Jerry sospirò. — I marziani ci avrebbero fatti fuori, John.

— Si fottano. Andiamocene da qui.

— Qualunque cosa siano — disse Jerry. — Giurerei che sono usciti da qualche posto qua attorno. — Indicò i terreni circostanti. — Forse proprio da dentro quel recinto.

— Metti in moto — disse John. Il fratello girò la chiavetta, ingranò la marcia e accelerò lungo la strada polverosa. Più avanti sbucarono sulla East Avenue, evitarono per un capello un’auto abbandonata in mezzo all’incrocio e girarono per la South Vasco Road verso l’autostrada. — Quanta benzina abbiamo?

— Ieri ho fatto il pieno prima che quella roba marrone ricoprisse anche il distributore.

— Sai una cosa — borbottò John raccogliendo dal pavimento uno straccio bisunto per asciugarsi le mani. — Credo che non ne capiremo mai abbastanza per sapere cos’è successo. È che non ne abbiamo la minima idea.

— Non abbiamo fantasia, forse. — Jerry strinse le palpebre: un miglio più avanti, sulla strada, c’era qualcuno che agitava vigorosamente le braccia. Vedendolo stupito John seguì il suo sguardo.

— Sembra che non siamo soli — commentò.

Jerry rallentò. — È una donna. — Si fermarono a una trentina di metri dalla sconosciuta, che li attendeva sul bordo della strada.
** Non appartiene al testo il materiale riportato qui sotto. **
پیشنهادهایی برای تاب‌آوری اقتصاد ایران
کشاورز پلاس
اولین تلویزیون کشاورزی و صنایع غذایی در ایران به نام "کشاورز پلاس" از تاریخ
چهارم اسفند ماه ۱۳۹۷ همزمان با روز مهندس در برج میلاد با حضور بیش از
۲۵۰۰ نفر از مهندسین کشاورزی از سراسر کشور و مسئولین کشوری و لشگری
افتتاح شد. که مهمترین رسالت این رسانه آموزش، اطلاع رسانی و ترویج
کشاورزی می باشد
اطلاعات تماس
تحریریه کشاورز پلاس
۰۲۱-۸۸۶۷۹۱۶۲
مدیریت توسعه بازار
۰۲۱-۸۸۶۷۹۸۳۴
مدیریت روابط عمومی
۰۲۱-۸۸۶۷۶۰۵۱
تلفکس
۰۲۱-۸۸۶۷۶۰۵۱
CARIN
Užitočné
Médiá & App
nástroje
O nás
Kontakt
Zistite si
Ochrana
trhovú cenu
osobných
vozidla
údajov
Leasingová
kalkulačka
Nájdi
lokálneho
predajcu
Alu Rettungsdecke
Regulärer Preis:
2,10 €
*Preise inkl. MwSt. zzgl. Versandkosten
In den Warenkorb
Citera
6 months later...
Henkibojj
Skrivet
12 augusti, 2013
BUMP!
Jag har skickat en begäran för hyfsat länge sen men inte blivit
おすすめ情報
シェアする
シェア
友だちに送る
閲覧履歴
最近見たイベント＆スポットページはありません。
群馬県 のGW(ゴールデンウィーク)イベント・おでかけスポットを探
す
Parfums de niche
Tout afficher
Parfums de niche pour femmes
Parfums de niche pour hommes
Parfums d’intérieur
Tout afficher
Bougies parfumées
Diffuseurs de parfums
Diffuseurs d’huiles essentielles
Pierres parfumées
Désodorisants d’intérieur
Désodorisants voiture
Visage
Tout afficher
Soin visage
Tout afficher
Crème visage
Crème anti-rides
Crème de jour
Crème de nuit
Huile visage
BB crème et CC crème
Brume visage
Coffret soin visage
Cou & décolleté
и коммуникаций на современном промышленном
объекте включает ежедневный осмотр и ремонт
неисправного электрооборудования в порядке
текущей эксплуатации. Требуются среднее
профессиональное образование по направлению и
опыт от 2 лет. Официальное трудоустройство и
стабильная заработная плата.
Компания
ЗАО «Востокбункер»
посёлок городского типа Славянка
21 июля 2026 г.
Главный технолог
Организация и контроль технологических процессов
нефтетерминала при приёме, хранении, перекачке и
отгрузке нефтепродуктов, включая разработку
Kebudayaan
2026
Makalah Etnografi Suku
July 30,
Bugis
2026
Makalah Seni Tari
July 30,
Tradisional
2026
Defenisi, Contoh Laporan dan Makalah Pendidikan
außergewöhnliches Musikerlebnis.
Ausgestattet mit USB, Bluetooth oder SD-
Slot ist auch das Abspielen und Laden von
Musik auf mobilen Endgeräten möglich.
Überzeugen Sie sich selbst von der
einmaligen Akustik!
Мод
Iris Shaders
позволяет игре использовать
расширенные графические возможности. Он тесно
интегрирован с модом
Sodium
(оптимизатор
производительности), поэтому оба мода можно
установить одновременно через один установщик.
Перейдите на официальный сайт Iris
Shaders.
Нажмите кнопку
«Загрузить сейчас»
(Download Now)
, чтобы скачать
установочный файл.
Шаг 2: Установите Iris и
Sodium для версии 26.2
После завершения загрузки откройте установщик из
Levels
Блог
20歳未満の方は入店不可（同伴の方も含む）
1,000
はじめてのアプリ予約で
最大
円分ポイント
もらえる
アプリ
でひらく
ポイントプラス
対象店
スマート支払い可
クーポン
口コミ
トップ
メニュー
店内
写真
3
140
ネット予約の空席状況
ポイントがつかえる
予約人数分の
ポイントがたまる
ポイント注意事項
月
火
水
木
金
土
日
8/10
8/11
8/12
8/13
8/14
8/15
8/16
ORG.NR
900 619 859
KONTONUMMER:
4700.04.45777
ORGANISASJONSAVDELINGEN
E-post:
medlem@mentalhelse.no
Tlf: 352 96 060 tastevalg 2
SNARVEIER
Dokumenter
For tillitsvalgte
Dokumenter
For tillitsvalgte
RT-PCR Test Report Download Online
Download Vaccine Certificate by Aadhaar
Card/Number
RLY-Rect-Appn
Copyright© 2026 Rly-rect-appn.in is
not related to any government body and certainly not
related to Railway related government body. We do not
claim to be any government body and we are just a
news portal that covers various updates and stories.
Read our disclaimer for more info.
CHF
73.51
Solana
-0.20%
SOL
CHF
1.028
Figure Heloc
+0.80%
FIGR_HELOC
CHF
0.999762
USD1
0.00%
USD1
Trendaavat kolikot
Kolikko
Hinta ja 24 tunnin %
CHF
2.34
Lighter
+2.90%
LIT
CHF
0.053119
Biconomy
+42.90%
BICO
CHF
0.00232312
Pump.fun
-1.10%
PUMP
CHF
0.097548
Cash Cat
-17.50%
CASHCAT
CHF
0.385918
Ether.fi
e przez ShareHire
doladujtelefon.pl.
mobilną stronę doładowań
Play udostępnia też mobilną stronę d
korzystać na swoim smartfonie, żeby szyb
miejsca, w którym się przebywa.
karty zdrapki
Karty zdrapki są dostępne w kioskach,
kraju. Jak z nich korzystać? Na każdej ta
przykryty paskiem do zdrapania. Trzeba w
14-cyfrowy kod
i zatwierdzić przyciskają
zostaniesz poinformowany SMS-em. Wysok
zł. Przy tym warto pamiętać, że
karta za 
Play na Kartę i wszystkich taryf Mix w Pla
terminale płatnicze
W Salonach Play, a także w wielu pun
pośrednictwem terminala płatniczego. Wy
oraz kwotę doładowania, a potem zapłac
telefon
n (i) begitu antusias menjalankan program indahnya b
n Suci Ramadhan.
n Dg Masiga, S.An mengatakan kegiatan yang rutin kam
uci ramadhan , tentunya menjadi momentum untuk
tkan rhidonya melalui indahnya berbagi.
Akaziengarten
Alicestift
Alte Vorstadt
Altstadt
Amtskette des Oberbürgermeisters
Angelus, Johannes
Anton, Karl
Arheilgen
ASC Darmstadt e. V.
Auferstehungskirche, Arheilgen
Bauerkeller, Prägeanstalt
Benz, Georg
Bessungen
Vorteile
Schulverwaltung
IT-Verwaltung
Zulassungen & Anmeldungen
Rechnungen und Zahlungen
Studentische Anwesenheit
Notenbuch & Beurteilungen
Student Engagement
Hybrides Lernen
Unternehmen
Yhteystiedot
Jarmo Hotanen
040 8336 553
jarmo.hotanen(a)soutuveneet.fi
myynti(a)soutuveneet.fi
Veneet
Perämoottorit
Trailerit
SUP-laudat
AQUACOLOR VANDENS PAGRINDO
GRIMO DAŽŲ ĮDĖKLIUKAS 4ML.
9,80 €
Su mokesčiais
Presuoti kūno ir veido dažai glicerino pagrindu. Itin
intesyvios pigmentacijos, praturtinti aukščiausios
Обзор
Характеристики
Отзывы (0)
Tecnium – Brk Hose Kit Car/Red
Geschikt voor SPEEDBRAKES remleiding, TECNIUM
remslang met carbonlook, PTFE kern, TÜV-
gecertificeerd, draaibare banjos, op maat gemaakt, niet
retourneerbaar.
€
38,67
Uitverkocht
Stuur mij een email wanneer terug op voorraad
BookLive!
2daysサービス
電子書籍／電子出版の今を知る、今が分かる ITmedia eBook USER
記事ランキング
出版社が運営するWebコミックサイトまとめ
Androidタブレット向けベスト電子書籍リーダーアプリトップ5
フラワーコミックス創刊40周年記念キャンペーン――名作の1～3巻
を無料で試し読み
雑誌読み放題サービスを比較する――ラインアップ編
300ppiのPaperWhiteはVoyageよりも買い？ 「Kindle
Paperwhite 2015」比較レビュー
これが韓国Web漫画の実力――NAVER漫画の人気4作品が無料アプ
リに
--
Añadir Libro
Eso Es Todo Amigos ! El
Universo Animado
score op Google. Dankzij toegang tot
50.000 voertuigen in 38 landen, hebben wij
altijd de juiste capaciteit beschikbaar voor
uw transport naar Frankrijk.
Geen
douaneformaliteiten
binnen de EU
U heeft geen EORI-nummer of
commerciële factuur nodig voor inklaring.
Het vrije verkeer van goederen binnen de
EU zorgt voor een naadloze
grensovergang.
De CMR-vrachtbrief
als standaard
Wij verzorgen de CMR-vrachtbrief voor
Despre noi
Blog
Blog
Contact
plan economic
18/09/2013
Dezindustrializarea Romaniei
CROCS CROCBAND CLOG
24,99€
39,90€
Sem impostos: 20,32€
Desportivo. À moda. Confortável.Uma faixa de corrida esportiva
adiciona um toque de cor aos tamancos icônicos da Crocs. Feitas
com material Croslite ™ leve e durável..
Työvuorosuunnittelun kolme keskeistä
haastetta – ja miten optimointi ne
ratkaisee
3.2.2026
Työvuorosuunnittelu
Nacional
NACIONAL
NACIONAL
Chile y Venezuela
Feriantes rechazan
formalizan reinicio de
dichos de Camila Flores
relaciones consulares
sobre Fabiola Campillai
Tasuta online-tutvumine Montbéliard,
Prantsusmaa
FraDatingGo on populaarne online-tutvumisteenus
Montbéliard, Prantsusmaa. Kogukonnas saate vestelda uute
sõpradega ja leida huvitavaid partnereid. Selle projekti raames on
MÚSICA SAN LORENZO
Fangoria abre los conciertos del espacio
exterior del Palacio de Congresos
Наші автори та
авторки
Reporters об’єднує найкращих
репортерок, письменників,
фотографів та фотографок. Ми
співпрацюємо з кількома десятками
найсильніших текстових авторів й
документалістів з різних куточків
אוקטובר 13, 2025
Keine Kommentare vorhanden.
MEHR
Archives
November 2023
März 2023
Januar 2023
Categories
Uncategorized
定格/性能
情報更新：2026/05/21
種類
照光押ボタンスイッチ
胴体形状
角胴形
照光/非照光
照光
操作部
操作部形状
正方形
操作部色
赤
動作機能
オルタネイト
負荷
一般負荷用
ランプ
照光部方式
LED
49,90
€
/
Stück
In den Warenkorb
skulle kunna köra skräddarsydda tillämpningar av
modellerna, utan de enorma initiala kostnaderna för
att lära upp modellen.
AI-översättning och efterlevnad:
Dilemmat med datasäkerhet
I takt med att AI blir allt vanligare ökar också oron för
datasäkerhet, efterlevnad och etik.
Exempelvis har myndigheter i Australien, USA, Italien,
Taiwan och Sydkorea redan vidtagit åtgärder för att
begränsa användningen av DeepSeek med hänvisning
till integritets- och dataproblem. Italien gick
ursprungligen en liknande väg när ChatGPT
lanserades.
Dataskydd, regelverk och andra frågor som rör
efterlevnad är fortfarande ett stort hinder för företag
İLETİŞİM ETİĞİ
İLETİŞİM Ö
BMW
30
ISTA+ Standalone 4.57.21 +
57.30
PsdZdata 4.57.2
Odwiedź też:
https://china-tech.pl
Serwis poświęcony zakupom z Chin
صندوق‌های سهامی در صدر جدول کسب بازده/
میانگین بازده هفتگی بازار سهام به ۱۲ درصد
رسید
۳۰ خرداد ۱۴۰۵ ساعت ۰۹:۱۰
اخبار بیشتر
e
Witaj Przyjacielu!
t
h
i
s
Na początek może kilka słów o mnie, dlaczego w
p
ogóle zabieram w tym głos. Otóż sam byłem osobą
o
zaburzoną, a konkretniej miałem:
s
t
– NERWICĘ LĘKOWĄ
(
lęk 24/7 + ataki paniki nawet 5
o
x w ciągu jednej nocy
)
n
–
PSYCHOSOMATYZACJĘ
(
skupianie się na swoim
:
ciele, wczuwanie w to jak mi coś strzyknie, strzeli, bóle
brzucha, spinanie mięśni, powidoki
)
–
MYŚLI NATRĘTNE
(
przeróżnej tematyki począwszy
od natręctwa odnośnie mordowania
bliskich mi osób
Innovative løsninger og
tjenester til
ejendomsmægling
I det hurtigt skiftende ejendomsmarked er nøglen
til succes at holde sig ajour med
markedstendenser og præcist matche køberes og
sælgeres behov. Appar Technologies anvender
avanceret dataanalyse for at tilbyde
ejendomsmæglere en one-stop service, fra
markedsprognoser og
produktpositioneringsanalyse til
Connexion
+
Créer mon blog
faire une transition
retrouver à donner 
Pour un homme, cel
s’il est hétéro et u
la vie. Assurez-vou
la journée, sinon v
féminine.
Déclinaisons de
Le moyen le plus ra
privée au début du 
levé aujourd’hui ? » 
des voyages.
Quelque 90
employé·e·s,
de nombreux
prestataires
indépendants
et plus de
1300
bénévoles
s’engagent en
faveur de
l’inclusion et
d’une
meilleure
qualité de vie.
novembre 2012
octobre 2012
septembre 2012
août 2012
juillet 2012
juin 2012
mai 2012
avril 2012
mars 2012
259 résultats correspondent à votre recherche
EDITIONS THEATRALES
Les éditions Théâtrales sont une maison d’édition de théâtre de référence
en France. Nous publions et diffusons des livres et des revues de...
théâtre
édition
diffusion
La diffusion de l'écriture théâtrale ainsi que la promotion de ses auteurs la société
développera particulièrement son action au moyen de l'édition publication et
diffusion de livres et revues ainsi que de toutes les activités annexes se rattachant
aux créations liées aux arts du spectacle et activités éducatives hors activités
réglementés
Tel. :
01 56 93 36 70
Jerry si sporse dal finestrino per esaminarla meglio. — Non è una donna giovane — borbottò un po’ deluso.

Dimostrava una cinquantina d’anni, ma aveva capelli neri e lunghi e una gonna giovanile, color pesca, che nel correre le svolazzava attorno.

Si avvicinò sulla destra del furgone, sorridente e col fiato mozzo. — Grazie a Dio! — ansimò. — O a chi per lui. Credevo d’essere l’unica superstite della città.

— Evidentemente no — disse Jerry. John aprì lo sportello, si scostò per farle posto e lei salì in cabina; si gettò a sedere con un sospiro e rise ancora. Poi li scrutò entrambi con occhi acuti e vivaci. — Voi due non sarete giovinastri da strada, eh?

— Non credo proprio — replicò Jerry, esplorando i dintorni con un’occhiata. — Lei di dov’è?

— Abitavo qui in città. La mia casa è andata, e tutte le altre sono impacchettate e pronte per essere spedite… chissà dove. A dirla tutta credevo d’essere rimasta sola al mondo.

— Allora non ha ascoltato la radio — disse John.

— No. Non mi piacciono le carabattole elettroniche. Comunque so già cos’è successo.

— Ah, sì? — chiese Jerry, rimettendo in movimento il furgone.

— Proprio così. Mio figlio. È lui il responsabile di tutto questo. Non avevo idea di quale forma avrebbe preso la cosa, ma già allora non dubitavo che sarebbe accaduto. L’ho anche avvertito.

I gemelli si fissarono l’un l’altro. La donna scosse i capelli e se li fermò intorno alla fronte con un nastro.

— Sì, lo so — ridacchiò fra sé. — Matto come un cavallo. Più matto di chiunque altro in città. Ma intanto posso dirvi io dove andare.

— Dove? — domandò Jerry.

— A sud — disse lei con fermezza. — Dove mio figlio lavorava. — Si stirò la gonna sulle ginocchia. — Il mio nome, se vi interessa, è Ulam. April Ulam.

— John — si presentò lui, imbarazzato, stringendole la mano. — Questo è mio fratello Jerry.

— Vedo — annuì April. — Gemelli. Questo ha un significato, suppongo.

Jerry cominciò a ridere, e dopo un po’ gli si riempirono gli occhi di lacrime. Se le asciugò con il dorso della mano, ancora sporco di poltiglia marroncina secca. — A sud, signora?